Health Resource Allocation

Medical resources distribution and health service capacity were unevenly distributed regionally and by type of medical institution [3,4]. The data from Multimedia Appendix 1 reveals that the construction strategies of health informatization varied according to the health care resource allocation status in different regions [1].

For developed regions (mainly the eastern coast) with abundant medical resources, the local health administration undertook the major responsibilities for integrating high-quality medical resources and promoting health informatization. These regions had stronger abilities to independently develop informatization and provide stable and sufficient funds for informatization. Bottom-up building of health information platforms and data centers were established by the local health administration to connect the information system of health institutions at all levels in the administrative region, achieving the sharing and exchange of medical information. For example, municipal and county-level health commissions in each province independently carried out informatization construction, driving the development of provincial health informatization and promoting the development of regional health information infrastructures, information technologies, and professionals. Municipal and county-level health resource information was integrated, and the connectivity of health information within the province was realized [24].

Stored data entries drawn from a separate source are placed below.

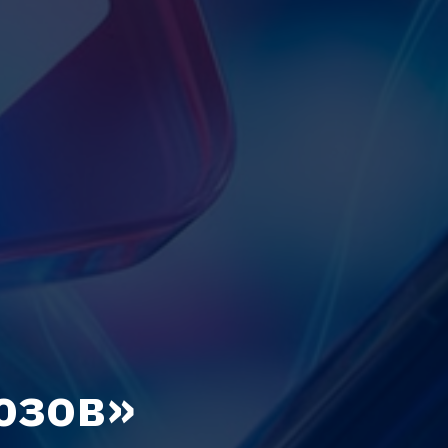
юзов»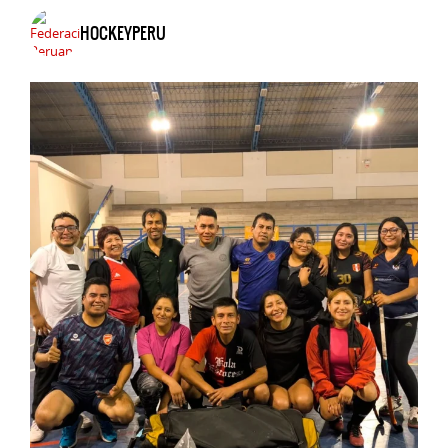
HOCKEYPERU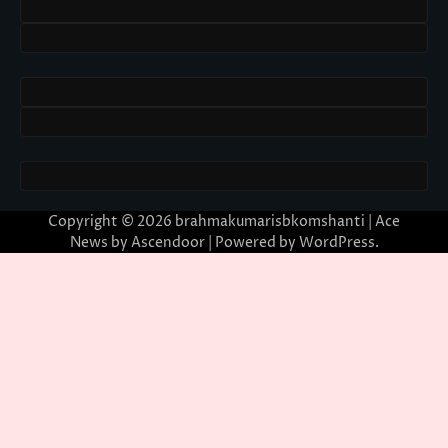
Copyright © 2026
brahmakumarisbkomshanti
| Ace
News by
Ascendoor
| Powered by
WordPress
.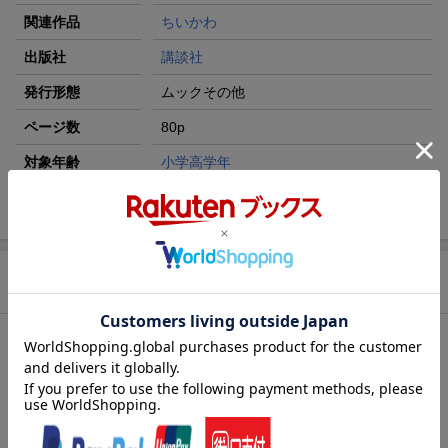
関連作品
ちいかわ
出版社
講談社
発行形態
ムックその他
ページ数
80p
対象年齢
小学高学年
ISBN
9784065397749
商品説明
内容紹介（JPROより）
ちいかわとたのしくクッキング！お料理の不思議を、たのしくお
いしく学べます。
〇しょっかんやみためがかわるびっくり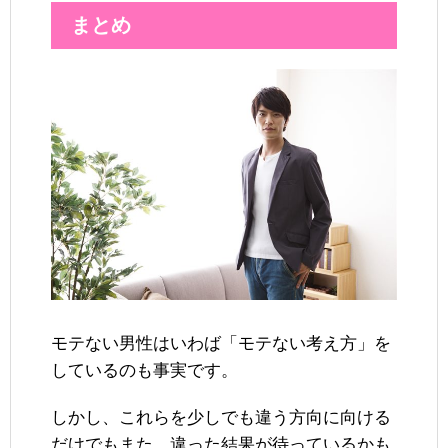
まとめ
モテない男性はいわば「モテない考え方」を
しているのも事実です。
しかし、これらを少しでも違う方向に向ける
だけでもまた、違った結果が待っているかも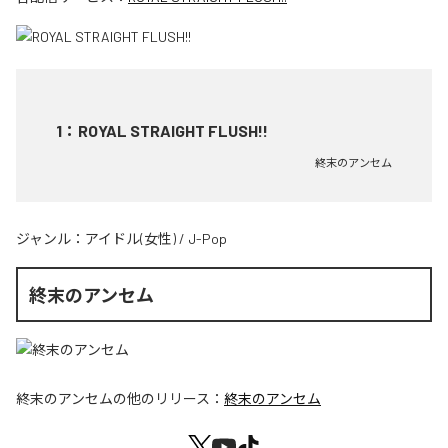
1
：
ROYAL STRAIGHT FLUSH!!
終末のアンセム
ジャンル：
アイドル(女性)
/
J-Pop
終末のアンセム
終末のアンセム
の他のリリース：
終末のアンセム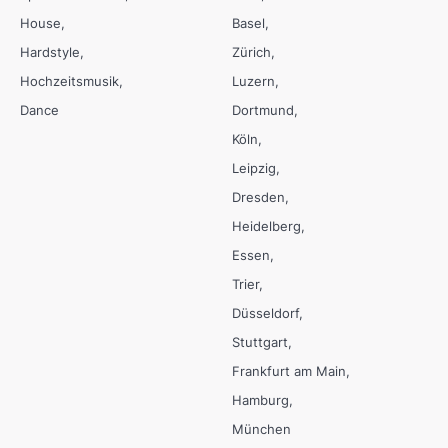
House
Basel
Hardstyle
Zürich
Hochzeitsmusik
Luzern
Dance
Dortmund
Köln
Leipzig
Dresden
Heidelberg
Essen
Trier
Düsseldorf
Stuttgart
Frankfurt am Main
Hamburg
München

In developing regions, mainly in western and central China, where medical resources were scarce, large hospitals generally connected with several local primary health care institutions to realize medical information exchange and sharing [24]. For instance, the West China Hospital of Sichuan University cooperated with surrounding secondary hospitals and community health service centers to achieve regional medical collaboration. Shengjing Hospital of China Medical University, in cooperation with public hospitals at all levels in Liaoning and Shenyang, constructed the Shengjing Medical Alliance, a nonprofit medical cooperative alliance. In these less developed and health resource scarce regions, unified management was implemented within the medical alliances to integrate medical resources at different levels. To optimize medical resources, resource-poor regions utilized telemedicine, or the use of telecommunications technologies to provide medical information and services, [1,4,42] for remote consultation and two-way referral, where primary medical units can get support from large hospitals and gain access to high-quality medical resources and services.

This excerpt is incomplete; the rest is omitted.